How close to the roof edge will the centre of the hole be?


----------



## aerickson1889 (Nov 20, 2012)

It will be about 1.5-2 feet from edge I believe


----------



## mikeg_05 (Jan 1, 2009)

This what I have used, works well


----------



## mikeg_05 (Jan 1, 2009)

I use a roof sealant on the bottom edge of the boot then form it around the ribs, then screw it down and put more sealant on the screws as well as around the pipe to be sure it's sealed


----------



## farlsincharge (Dec 31, 2010)

I have used those rubber ones as well. Don't know what they are called, I always get them from a plumber buddy if I need one.


----------



## aerickson1889 (Nov 20, 2012)

mikeg_05 said:


> This what I have used, works well


Thanks. This is exactly what ive been looking at for the last hour. Seems like the best option. Glad to know someone else has used it with success. I guess plumbers use this all the time and it should work the same for a mast.


----------



## aerickson1889 (Nov 20, 2012)

thanks for the help fellas :thumbsup:


----------



## oldtimer (Jun 10, 2010)

farlsincharge said:


> I have used those rubber ones as well. Don't know what they are called, I always get them from a plumber buddy if I need one.


 
I think they are called roof flanges , at least that is what we call them !

There are different styles.

Screwed down , then roof tarred , they work fine .
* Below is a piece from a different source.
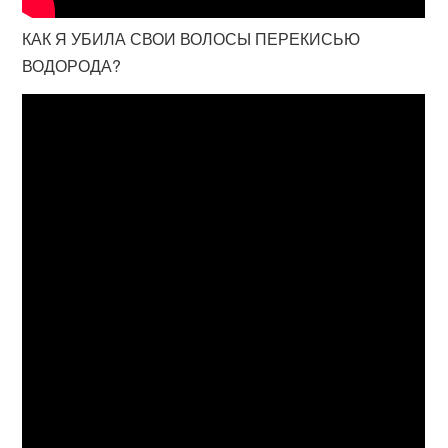
КАК Я УБИЛА СВОИ ВОЛОСЫ ПЕРЕКИСЬЮ
ВОДОРОДА?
The roof tar also comes in colors .


----------



## Wingman2002 (Jan 2, 2011)

On a metal roof if it falls on a raised rib we use the ones made of lead. They can be formed over the rib. We get those from a metal roofing supplier.


----------



## n5i5ken (Jun 5, 2011)

*roof flange*

Used them a lot for roof penetrations, flat roofs, built up roofing, metal sloped roofs. I have called them witches hats, roofers know what we are talking about. Seal the whole thing with lots and lots of roofing tar.


----------